10. Reference: Component naming

When using Scala to insert components on a workflow, you need to follow basic code patterns that ensure that each component gets a consistent and human-readable name in the workflow. This allows tracing components between Scala code and workflow results (log messages and execution folder), and is required by Anduril to correctly determine if a component has been changed and needs to be re-executed.

Summary of supported Scala patterns:

Code Component name(s)
val simple = INPUT("data.csv") simple
val map = NamedMap[INPUT]("parent")
map("child") = INPUT("data.csv")
parent_child
val seq = NamedSeq[INPUT]("parent")
map += INPUT("data.csv")
parent_0
withName("parent")
{ val child = INPUT("data.csv") }
parent-child
val parent = CSVSort(INPUT("data.csv")) parent, parent_in
def f(x) = { val child = INPUT("data.csv") }
val parent = f()
parent-child
def f(x) = { val child = INPUT("data.csv") }
f()
child
INPUT("data.csv", _name = "explicit") explicit

These patterns are illustrated in the following code:

#!/usr/bin/env anduril

import anduril.builtin._
import anduril.tools._
import org.anduril.runtime._

object ComponentNaming {

    // 1. Name: data
    val data = INPUT(path = "data.csv")

    val mySequence = NamedSeq[INPUT]("dataSeq")
    val myMap = NamedMap[INPUT]("dataMap")

    for (key <- Seq("data1", "data2")) {
        withName(key) {
            // 2. Names: data1-encapsulated, data2-encapsulated
            val encapsulated = INPUT(path = key+".csv")
        }

        // 3. (Seq) Names: dataSeq_0, dataSeq_1
        mySequence += INPUT(path = key+".csv")

        // 3. (Map) Names: dataMap_data1, dataMap_data2    
        myMap(key) = INPUT(path = key+".csv")
    }

    // 4. Names: embedded (CSVSort), embedded-in (INPUT)
    val embedded = CSVSort(
        INPUT(path = "data.csv")
    )

    // 5. Name: explicitName
    CSVSort(data, _name = "explicitName")

    // 6. Name: fromFunction-sorted
    def subFunction() = {
        val sorted = CSVSort(data)
        // Or any other pattern from above
    }
    val fromFunction = subFunction()
}

Explanation of Scala patterns

Basic pattern: val

The most basic pattern in val. The component constructor val name = Component( must be on the same line as val, but the argument list can extend over multiple lines.

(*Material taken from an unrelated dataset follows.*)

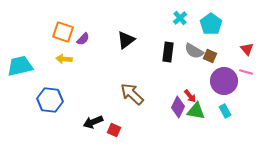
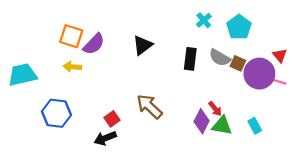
purple semicircle: (83, 39) -> (94, 44), size x1.5
purple circle: (224, 81) -> (259, 74), moved
red square: (114, 130) -> (112, 119), moved, turned 32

Iteration: NamedMap, NamedSeq, withName

NamedMap, NamedSeq and withName are used in iterative structures.

Embedded calls

Embedded calls like f(g(x)) are supported supported to one level deep. g(x) does not have to be on the same line as f. f(g(h(x))) (two levels) is not supported.

Function calls

Arbitrarily nested function calls are supported, and result in names like parent1-parent2-child. Inside functions, the hierarchical prefix (such as parent1-parent2) is inserted to all generated names. All supported naming patterns are available in functions.

Explicit naming

The _name annotation can be used in the component constructor to assign explicit names. This always gives proper names, but should be avoided due to the manual work involved.

Invalid solutions

The following code demonstrates some antipatterns that do not result in consistent names. The problems are:

  1. Orphan component that has no val or var, or _name annotation. Correcting: use val or _name.
  2. val is on a different line than component definitions. Correcting: use _name or fit on one line.
  3. Name is reused in a for loop. Correcting: use withName, NamedSeq or NamedMap.
  4. Component is inserted into a plain Scala collection (Seq, Map, etc.). Correcting: use NamedSeq or NamedMap.
#!/usr/bin/env anduril

import anduril.builtin._
import anduril.tools._
import org.anduril.runtime._

object ComponentNamingBad {

    // 1. BAD EXAMPLE: orphan
    INPUT(path = "data.csv")

    // 2. BAD EXAMPLE: different line
    val flag = true
    val conditional = if (flag) {
        INPUT(path = "data1.csv")
    } else {
        INPUT(path = "data2.csv")
    }

    // 3. BAD EXAMPLE: name reused
    for (key <- Seq("data1", "data2")) {
        val data = INPUT(path = key+".csv")
    }

    // 4. BAD EXAMPLE: plain collection
    val plainSeq = scala.collection.mutable.Seq[INPUT]
    for (key <- Seq("data1", "data2")) {
        plainSeq += INPUT(path = key+".csv")
    }
}